Introducing deepKin: A New Method for Measuring Genetic Relatedness

Table of Contents

Methods for Measuring Genetic Relationships
Introducing DeepKin: A New Approach
Understanding the Methods of DeepKin
Inferencing Relatedness with DeepKin
Guidelines for Using DeepKin
The Importance of Effective Number of Markers
Validating the Variance
Real-World Applications: UK Biobank
Key Findings and Conclusions
Original Source
Reference Links

Understanding how individuals are related to each other is very important in genetics and public health studies. Specifically, this is crucial when researchers look at many Genetic Markers across the whole genome, a process known as genome-wide association studies (GWAS). Researchers also measure risk for certain traits or diseases using a tool called the Polygenic Risk Score (PRS). Traditionally, scientists would look at family trees to estimate how closely related people are. This method gives a good idea of expected genetic similarities. However, with the rise of genetic data from genome-wide single nucleotide polymorphisms (SNPS), researchers can now calculate real genetic relationships based on actual data.

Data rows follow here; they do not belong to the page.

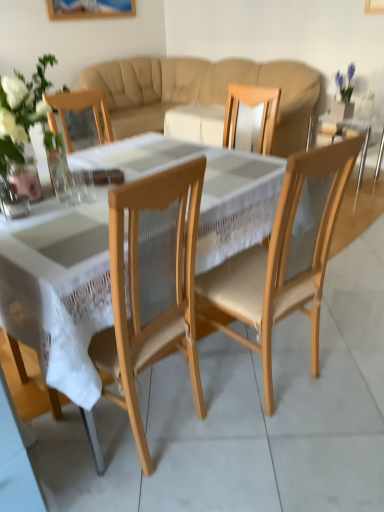 Question: Which direction should I rotate to face clear glass at center, which is the 1th tableware from left to right, — up or down?

Choices:
 (A) down
 (B) up

Answer: (B)

Question: Does natural wood chair at center have a lesser height compared to clear glass vase at left?

Choices:
 (A) no
 (B) yes

Answer: (A)

Question: From the image's perspective, is natural wood chair at center below clear glass vase at left?

Choices:
 (A) no
 (B) yes

Answer: (B)

Question: Can we say natural wood chair at center lies outside clear glass vase at left?

Choices:
 (A) no
 (B) yes

Answer: (B)

Question: From a real-world perspective, is natural wood chair at center positioned over clear glass vase at left based on gravity?

Choices:
 (A) yes
 (B) no

Answer: (B)

Question: Is natural wood chair at center positioned with its back to clear glass vase at left?

Choices:
 (A) no
 (B) yes

Answer: (A)

Question: Does natural wood chair at center touch clear glass vase at left?

Choices:
 (A) no
 (B) yes

Answer: (A)

Question: Would you say clear glass vase at left is part of clear glass at center, the second tableware in the right-to-left sequence,'s contents?

Choices:
 (A) yes
 (B) no

Answer: (B)

Question: Is clear glass at center, which is the 1th tableware from left to right, wider than clear glass vase at left?

Choices:
 (A) no
 (B) yes

Answer: (A)

Question: Is clear glass at center, which is the 1th tableware from left to right, at the left side of clear glass vase at left?

Choices:
 (A) yes
 (B) no

Answer: (B)

Question: Is the position of clear glass at center, the second tableware in the right-to-left sequence, more distant than that of clear glass vase at left?

Choices:
 (A) no
 (B) yes

Answer: (A)

Question: Can you confirm if clear glass at center, the second tableware in the right-to-left sequence, is thinner than clear glass vase at left?

Choices:
 (A) no
 (B) yes

Answer: (B)

Question: Is clear glass at center, which is the 1th tableware from left to right, positioned in front of clear glass vase at left?

Choices:
 (A) yes
 (B) no

Answer: (A)

Question: Is transparent glass at center, which is counted as the first tableware, starting from the right, inside white lace tablecloth at center?

Choices:
 (A) yes
 (B) no

Answer: (B)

This shift to using SNP data face some challenges. Different methods of measuring SNPs, along with how data is checked for quality, can add confusion. Therefore, figuring out the relationships that come from SNP data can be complicated.

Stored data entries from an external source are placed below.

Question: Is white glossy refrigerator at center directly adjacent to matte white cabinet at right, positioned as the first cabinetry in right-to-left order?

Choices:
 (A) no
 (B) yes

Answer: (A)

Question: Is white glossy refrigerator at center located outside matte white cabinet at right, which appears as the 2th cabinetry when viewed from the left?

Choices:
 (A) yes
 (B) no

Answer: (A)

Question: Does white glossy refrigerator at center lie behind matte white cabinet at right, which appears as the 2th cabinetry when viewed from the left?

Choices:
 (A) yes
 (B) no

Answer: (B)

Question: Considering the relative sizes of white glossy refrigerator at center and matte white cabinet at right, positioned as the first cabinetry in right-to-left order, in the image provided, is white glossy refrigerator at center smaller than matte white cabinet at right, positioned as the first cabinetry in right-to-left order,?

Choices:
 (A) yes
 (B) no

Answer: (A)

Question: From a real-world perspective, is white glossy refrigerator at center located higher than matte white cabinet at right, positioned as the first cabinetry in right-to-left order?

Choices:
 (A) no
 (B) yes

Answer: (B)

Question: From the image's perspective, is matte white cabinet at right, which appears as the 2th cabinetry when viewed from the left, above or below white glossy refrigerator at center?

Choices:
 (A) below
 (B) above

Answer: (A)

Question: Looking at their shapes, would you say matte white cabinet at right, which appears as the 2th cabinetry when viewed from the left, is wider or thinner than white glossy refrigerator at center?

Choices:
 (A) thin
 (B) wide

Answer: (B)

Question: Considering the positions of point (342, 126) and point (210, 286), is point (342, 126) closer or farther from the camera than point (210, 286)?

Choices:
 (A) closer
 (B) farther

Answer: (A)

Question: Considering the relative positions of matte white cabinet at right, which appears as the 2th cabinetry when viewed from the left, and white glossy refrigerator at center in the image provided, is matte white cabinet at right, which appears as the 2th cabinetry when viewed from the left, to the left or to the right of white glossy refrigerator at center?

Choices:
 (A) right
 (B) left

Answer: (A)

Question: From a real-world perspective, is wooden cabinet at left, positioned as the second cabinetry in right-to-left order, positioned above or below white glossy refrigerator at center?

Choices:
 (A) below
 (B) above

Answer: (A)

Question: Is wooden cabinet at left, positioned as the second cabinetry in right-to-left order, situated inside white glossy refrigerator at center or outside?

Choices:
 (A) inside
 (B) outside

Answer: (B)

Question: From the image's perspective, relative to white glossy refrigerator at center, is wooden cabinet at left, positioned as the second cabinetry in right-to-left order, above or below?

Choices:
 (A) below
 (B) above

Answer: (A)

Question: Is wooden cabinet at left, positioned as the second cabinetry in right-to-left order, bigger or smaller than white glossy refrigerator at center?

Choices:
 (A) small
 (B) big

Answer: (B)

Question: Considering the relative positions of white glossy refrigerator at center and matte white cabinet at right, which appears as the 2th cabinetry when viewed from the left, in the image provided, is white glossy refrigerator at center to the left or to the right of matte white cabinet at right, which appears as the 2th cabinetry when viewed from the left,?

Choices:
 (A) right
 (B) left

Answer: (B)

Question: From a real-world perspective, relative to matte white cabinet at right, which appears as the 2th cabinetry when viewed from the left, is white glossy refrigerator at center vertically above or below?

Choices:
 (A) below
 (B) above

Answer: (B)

Methods for Measuring Genetic Relationships

There are different ways to estimate how closely related people are using SNP data. Some methods use maximum likelihood approaches, while others use moments-based estimators. Although moments-based estimators may not be as precise, they are faster and easier to compute. Over the years, some factors have been studied that affect how we measure Relatedness. One study looked into how relationships can vary due to random genetic sampling and genetic linkage.

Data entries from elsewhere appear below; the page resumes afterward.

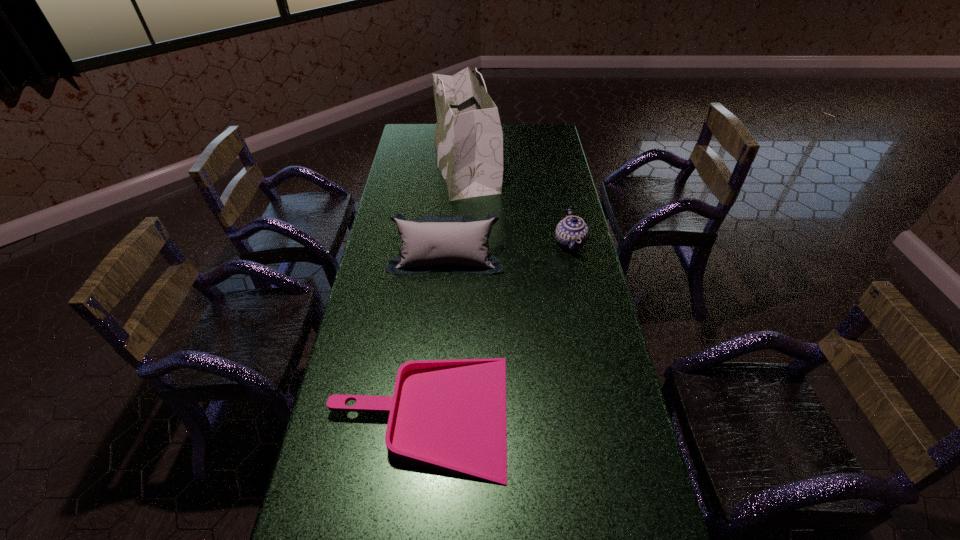 Image resolution: width=960 pixels, height=540 pixels. What are the coordinates of `the farthest object` in the screenshot? It's located at (469, 140).

What are the coordinates of `the tallest object` in the screenshot? It's located at (469, 140).

Locate an element on the screen. The width and height of the screenshot is (960, 540). cushion is located at coordinates (455, 243).

At what (x,y) coordinates should I click in order to perform the action: click on chinaware. Please return your answer as a coordinate pair (x, y). This screenshot has height=540, width=960. Looking at the image, I should click on (570, 230).

What are the coordinates of `the rightmost object` in the screenshot? It's located at (570, 230).

The image size is (960, 540). Find the location of `the shortest object`. the shortest object is located at coordinates (449, 415).

Locate an element on the screen. This screenshot has width=960, height=540. the nearest object is located at coordinates (449, 415).

I want to click on vacant point located on the right of the tallest object, so click(549, 163).

You are a GUI agent. You are given a task and a screenshot of the screen. Output one action in this format:
    pyautogui.click(x=<x>, y=<y>)
    Task: Click on the vacant area located on the surface of the third shortest object
    
    Given the screenshot: What is the action you would take?
    pyautogui.click(x=439, y=349)

This screenshot has width=960, height=540. Find the location of `blank space located at the spout of the second shortest object`. blank space located at the spout of the second shortest object is located at coordinates (501, 244). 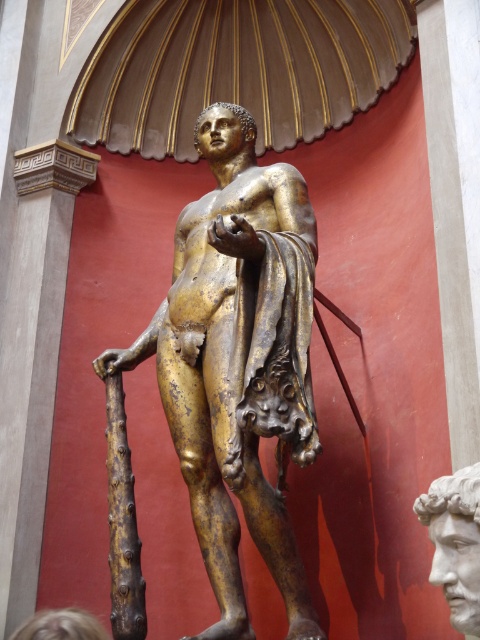 Can you confirm if gold-bronze statue at center is taller than white marble head at center?

Indeed, gold-bronze statue at center has a greater height compared to white marble head at center.

Where is `gold-bronze statue at center`? gold-bronze statue at center is located at coordinates (239, 362). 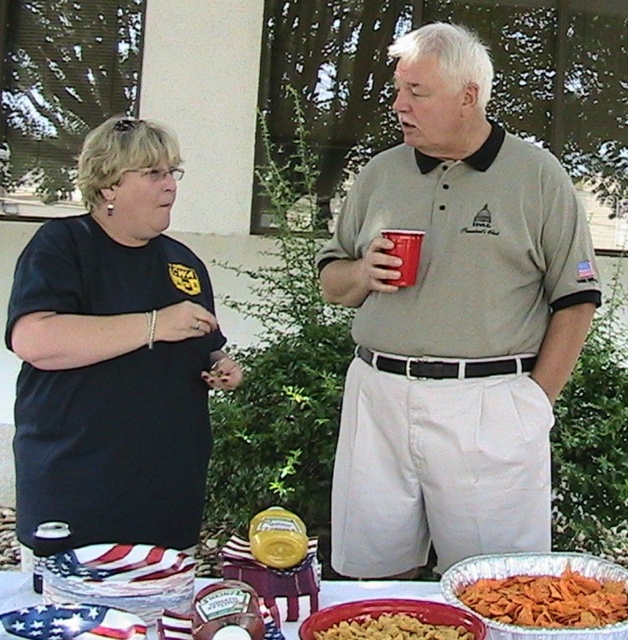 Question: Which object is the farthest from the matte plastic cup at upper center?

Choices:
 (A) yellow matte pasta at center
 (B) gray cotton shirt at center
 (C) metallic silver tray at lower center
 (D) black matte shirt at center

Answer: (A)

Question: Does gray cotton shirt at center have a smaller size compared to matte plastic cup at upper center?

Choices:
 (A) no
 (B) yes

Answer: (A)

Question: Does golden crispy chips at lower right have a greater width compared to metallic silver tray at lower center?

Choices:
 (A) yes
 (B) no

Answer: (B)

Question: Which object is positioned farthest from the metallic silver tray at lower center?

Choices:
 (A) black matte shirt at center
 (B) gray cotton shirt at center
 (C) matte plastic cup at upper center

Answer: (C)

Question: Which of the following is the farthest from the observer?

Choices:
 (A) (396, 257)
 (B) (445, 630)
 (C) (460, 294)
 (D) (460, 598)

Answer: (C)

Question: Can you confirm if gray cotton shirt at center is positioned above yellow matte pasta at center?

Choices:
 (A) no
 (B) yes

Answer: (B) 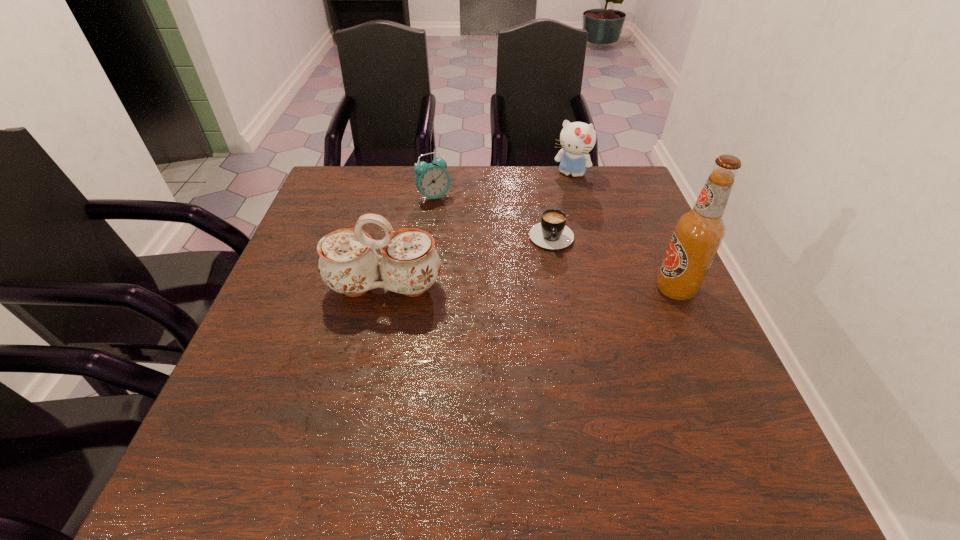 The image size is (960, 540). I want to click on chinaware, so click(x=348, y=264).

Identify the location of beer bottle. This screenshot has height=540, width=960. (698, 233).

Locate an element on the screen. This screenshot has width=960, height=540. the tallest object is located at coordinates (698, 233).

The width and height of the screenshot is (960, 540). Identify the location of kitten. (577, 139).

Where is `the third shortest object`? This screenshot has width=960, height=540. the third shortest object is located at coordinates (577, 139).

Locate an element on the screen. alarm clock is located at coordinates (432, 180).

Where is `the fourth nearest object`? The height and width of the screenshot is (540, 960). the fourth nearest object is located at coordinates (432, 180).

Currently, many researchers use SNP-based measures in population studies, but there hasn't been as much focus on how much these measures vary. The differences in SNP data due to relationships can significantly impact the power to detect pairs that are closely related compared to those that are not.

Static cut-off numbers are often used to decide if two samples are related. This can lead to mistakes, like false positives, when the variation in estimates is ignored. If researchers only rely on fixed cut-offs without considering how the data behaves, they might incorrectly label pairs as related.

Introducing DeepKin: A New Approach

The new method, called deepKin, offers a fresh way to measure relatedness using SNP data. This tool is different from earlier methods because it provides information about the sampling variation that comes with calculating relatedness. By using this new approach, deepKin can help researchers understand whether differences in relatedness are significant.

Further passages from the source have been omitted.